In the May issue, I shared this prediction with you: “The oustthe-leadership campaign is real and is aimed straight at Speaker John Boehner and his chosen successor, Eric Cantor.”
This predication came true with the sound defeat of House GOP Majority Leader Eric Cantor in his primary race back home. Professor Dave Brat beat Cantor by 10 points. And that was after Cantor raised more than $5 million compared to Brat’s paltry $200k.
Cantor spent more on two campaign dinners than Brat spent in the whole race! But it wasn’t enough.

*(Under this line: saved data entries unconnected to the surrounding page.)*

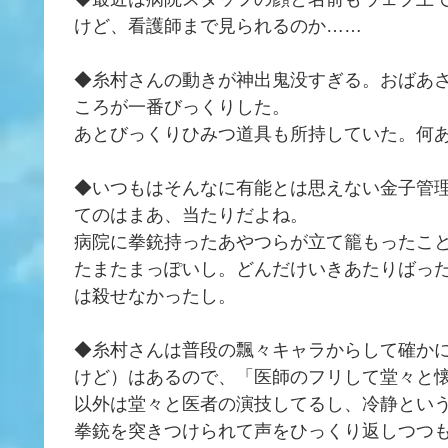
けど、看護師まで見られるのか……
◆糸村さんの動きが神出鬼没すぎる。おばあ
ころが一番びっくりした。
あとびっくりひみつ道具も所持していた。何
◆いつもはそんなに有能とは思えない金子管
てのはまあ、当たりだよね。
病院に拳銃持ったあやつらが立て籠もったこ
たまたまっぽいし。どんだけいきあたりばっ
は殺せなかったし。
◆糸村さんは普段の飄々キャラからして確か
けど）はあるので、「医師のフリして堂々と
以外は堂々と医者の演技してるし、冷静とい
拳銃を突きつけられて声をひっくり返しつつ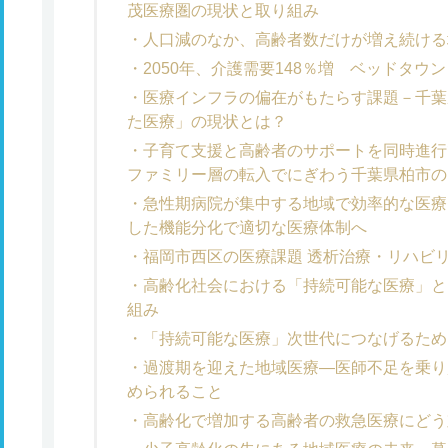
茂医療圏の現状と取り組み
人口減のなか、高齢者数だけが増え続ける
2050年、介護需要148％増 ベッドタウ
医療インフラの偏在がもたらす課題－千葉
た医療」の現状とは？
子育て支援と高齢者のサポートを同時進行
ファミリー層の転入でにぎわう千葉県柏市の
急性期病院が集中する地域で効率的な医療
した機能分化で適切な医療体制へ
福岡市西区の医療課題 透析治療・リハビ
高齢化社会における「持続可能な医療」と
組み
「持続可能な医療」次世代につなげるため
過渡期を迎えた地域医療―医師不足を乗り
められること
高齢化で増加する高齢者の救急医療にどう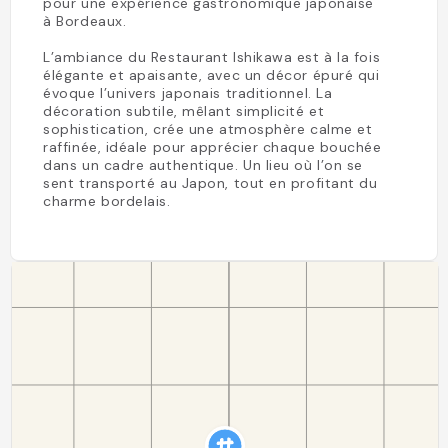
pour une expérience gastronomique japonaise
à Bordeaux.
L’ambiance du Restaurant Ishikawa est à la fois
élégante et apaisante, avec un décor épuré qui
évoque l’univers japonais traditionnel. La
décoration subtile, mêlant simplicité et
sophistication, crée une atmosphère calme et
raffinée, idéale pour apprécier chaque bouchée
dans un cadre authentique. Un lieu où l’on se
sent transporté au Japon, tout en profitant du
charme bordelais.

There are other electoral indications that lots of angry voters are going to turn out next November and that national concerns are driving them. If true, that means bad news for politicians who are aligned with Barack Obama. Another indication: Lots of Mr. Obama’s political allies have been publicly breaking with him, including former Secretary of State Hillary Clinton, former White House Chief of Staff Leon Panetta, his former ambassador to Syria, Rob Ford, and Senate Intelligence Committee Chairman Dianne Feinstein.
Lots of people are arguing about what all this means.My take is that Cantor’s Tea Party ouster suggests a broad voter backlash against entrenched political incumbents. Perhaps even with the potential to re-shape the GOP into a more “small government” party over time.